Fu voluta dal viceré Pedro Álvarez de Toledo nel 1536 su progetto degli architetti regi Ferdinando Manlio e Giovanni Benincasa. La strada correva lungo la vecchia cinta muraria occidentale di epoca aragonese che per le ampliazioni difensive proprio di don Pedro fu resa obsoleta e quindi eliminata.

Nel corso dei secoli la sua fama è stata accresciuta tramite i viaggi del Grand Tour e di alcune citazioni nelle canzoni napoletane.

Tra gli anni trenta e la metà del XX secolo, una zona a oriente della via è stata devastata dagli sventramenti per il “risanamento” del Rione Carità (l’attuale zona dei Guantai Nuovi-via Cervantes) e la successiva costruzione (al posto degli antichi palazzi) di edifici di volumetria eccezionale rispetto alla struttura viaria, ben rappresentativi della speculazione edilizia avvenuta nel periodo dell’amministrazione laurina.

Dal 18 ottobre del 1870 al 1980 la strada si è chiamata Via Roma in onore della neocapitale del Regno d’Italia.

Fu il Sindaco Paolo Emilio Imbriani a deliberarlo, decisione impopolare che suscitò numerose reazioni contrarie, a cominciare da quella dello storico Bartolommeo Capasso che, nonostante fosse dichiaratamente a favore dell’unità d’Italia, definì la scelta «una denominazione che non ha guari, disconoscendosi la storia si è voluta in altro mutare».

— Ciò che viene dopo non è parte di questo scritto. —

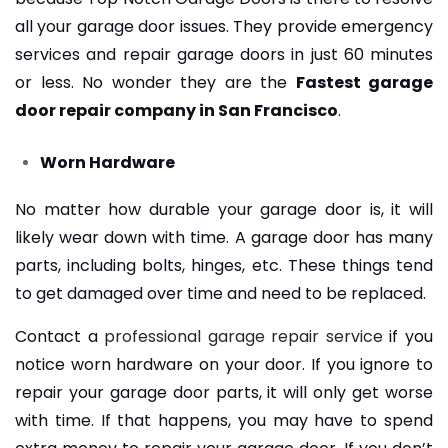
all your garage door issues. They provide emergency
services and repair garage doors in just 60 minutes
or less. No wonder they are the
Fastest garage
door repair company in San Francisco
.
Worn Hardware
No matter how durable your garage door is, it will
likely wear down with time. A garage door has many
parts, including bolts, hinges, etc. These things tend
to get damaged over time and need to be replaced.
Contact a
professional garage repair service
if you
notice worn hardware on your door. If you ignore to
repair your garage door parts, it will only get worse
with time. If that happens, you may have to spend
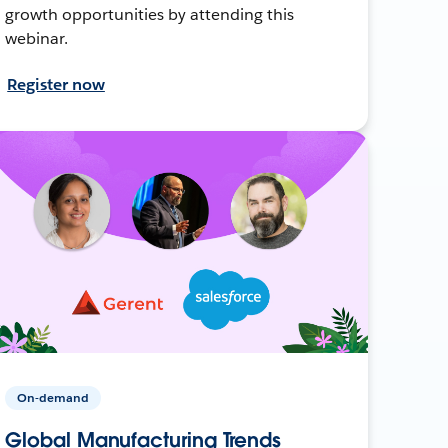
growth opportunities by attending this
webinar.
Register now
On-demand
Global Manufacturing Trends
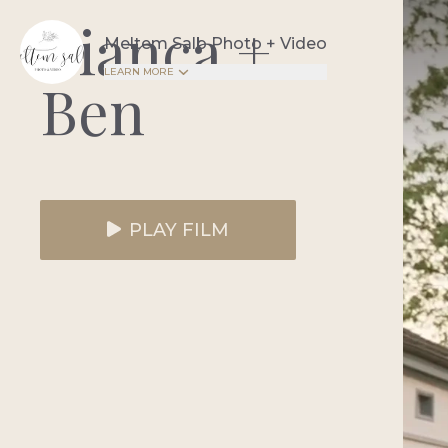
Bianca +
Meltem Salb Photo + Video
LEARN MORE
Ben
PLAY FILM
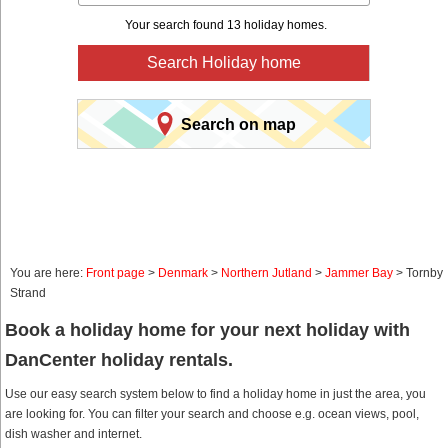
Your search found 13 holiday homes.
Search Holiday home
Search on map
You are here:
Front page
>
Denmark
>
Northern Jutland
>
Jammer Bay
> Tornby
Strand
Book a holiday home for your next holiday with
DanCenter holiday rentals.
Use our easy search system below to find a holiday home in just the area, you
are looking for. You can filter your search and choose e.g. ocean views, pool,
dish washer and internet.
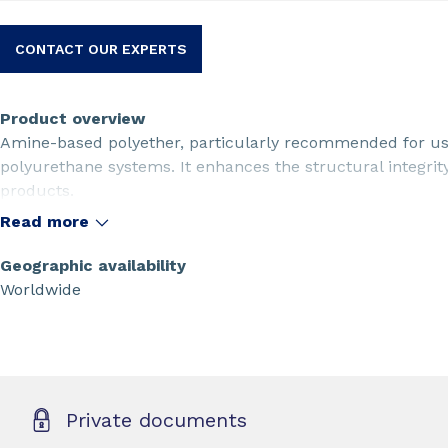
CONTACT OUR EXPERTS
Product overview
Amine-based polyether, particularly recommended for use
polyurethane systems. It enhances the structural integri
products.
Read more
Geographic availability
Worldwide
Private documents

In città si diffuse una strofetta che recitava: «Nu’ ritto antico, e ‘o proverbio se noma, rice: tutte ‘e vie menano a Roma; Imbriani, ‘a toja è molto diversa, non mena a Roma ma mena a Aversa» (ad Aversa si trovava infatti la prima struttura manicomiale in Italia, la Real Casa dei matti aperta nel 1813).

La strada vede nel 2012 l’inaugurazione della stazione Toledo della Metropolitana di Napoli ed è, a partire da via Armando Diaz fino a piazza Trieste e Trento, interamente adibita a transito pedonale.